About this exercise => Please repeat the lines below exactly. Begin with the line containing "Car Rentals in Chlumec nad Cidlinou" and go on through the line containing "Become an Influencer Partner".

(Provided records)

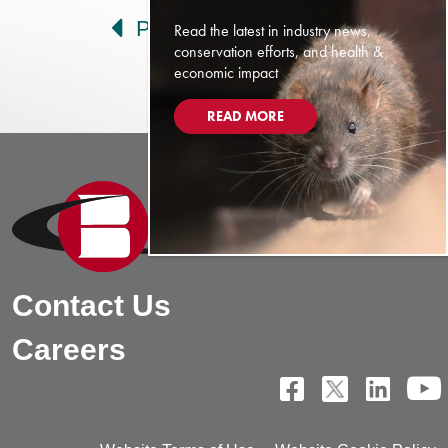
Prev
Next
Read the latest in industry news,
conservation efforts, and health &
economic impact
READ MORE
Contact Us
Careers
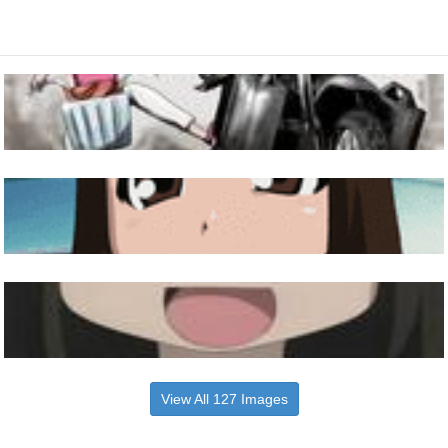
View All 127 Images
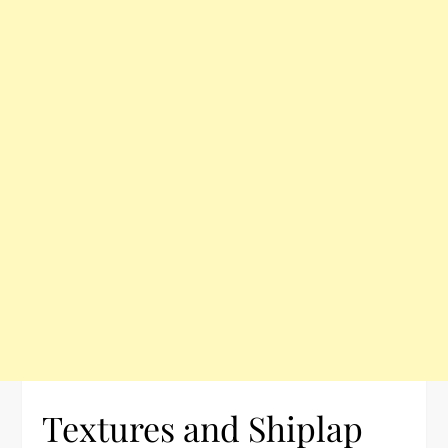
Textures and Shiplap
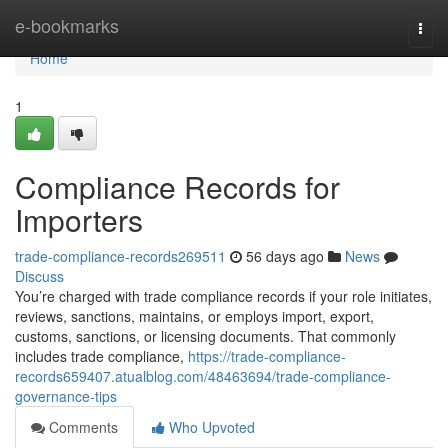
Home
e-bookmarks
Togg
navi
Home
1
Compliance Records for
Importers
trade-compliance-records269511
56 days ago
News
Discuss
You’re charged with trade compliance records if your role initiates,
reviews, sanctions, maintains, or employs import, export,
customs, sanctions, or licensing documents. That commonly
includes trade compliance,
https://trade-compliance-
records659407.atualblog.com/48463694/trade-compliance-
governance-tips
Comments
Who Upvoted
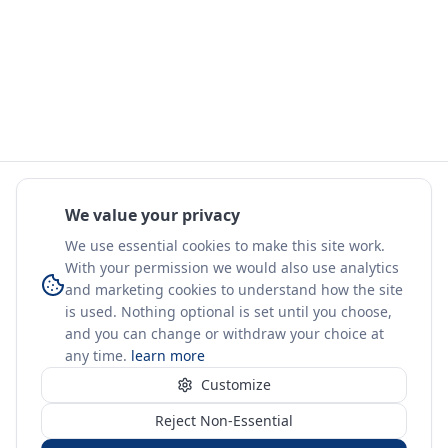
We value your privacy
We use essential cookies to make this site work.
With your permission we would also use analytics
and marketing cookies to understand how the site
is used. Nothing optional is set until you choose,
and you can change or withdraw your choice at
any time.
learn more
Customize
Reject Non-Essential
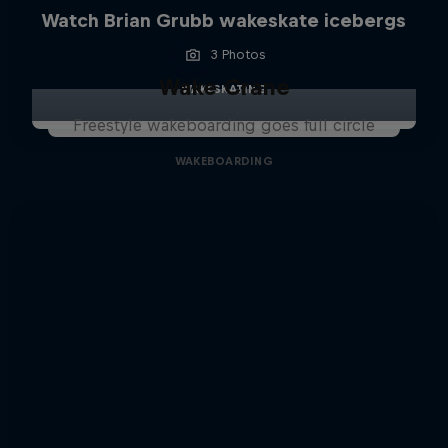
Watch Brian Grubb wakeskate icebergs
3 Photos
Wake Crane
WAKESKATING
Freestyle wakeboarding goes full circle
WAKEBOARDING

(End Provided records)
(Provided records)

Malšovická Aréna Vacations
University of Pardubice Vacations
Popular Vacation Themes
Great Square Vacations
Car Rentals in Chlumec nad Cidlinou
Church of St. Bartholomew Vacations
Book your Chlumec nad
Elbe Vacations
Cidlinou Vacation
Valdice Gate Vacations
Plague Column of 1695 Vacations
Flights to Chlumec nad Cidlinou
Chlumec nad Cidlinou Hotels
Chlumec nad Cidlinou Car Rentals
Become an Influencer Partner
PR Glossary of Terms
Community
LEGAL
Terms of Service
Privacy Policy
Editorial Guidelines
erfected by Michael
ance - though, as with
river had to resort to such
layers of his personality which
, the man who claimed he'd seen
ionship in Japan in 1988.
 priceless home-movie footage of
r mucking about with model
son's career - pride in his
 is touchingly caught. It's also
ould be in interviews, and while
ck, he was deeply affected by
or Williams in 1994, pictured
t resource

(End Provided records)

Result of this task =>
Car Rentals in Chlumec nad Cidlinou
Church of St. Bartholomew Vacations
Book your Chlumec nad
Elbe Vacations
Cidlinou Vacation
Valdice Gate Vacations
Plague Column of 1695 Vacations
Flights to Chlumec nad Cidlinou
Chlumec nad Cidlinou Hotels
Chlumec nad Cidlinou Car Rentals
Become an Influencer Partner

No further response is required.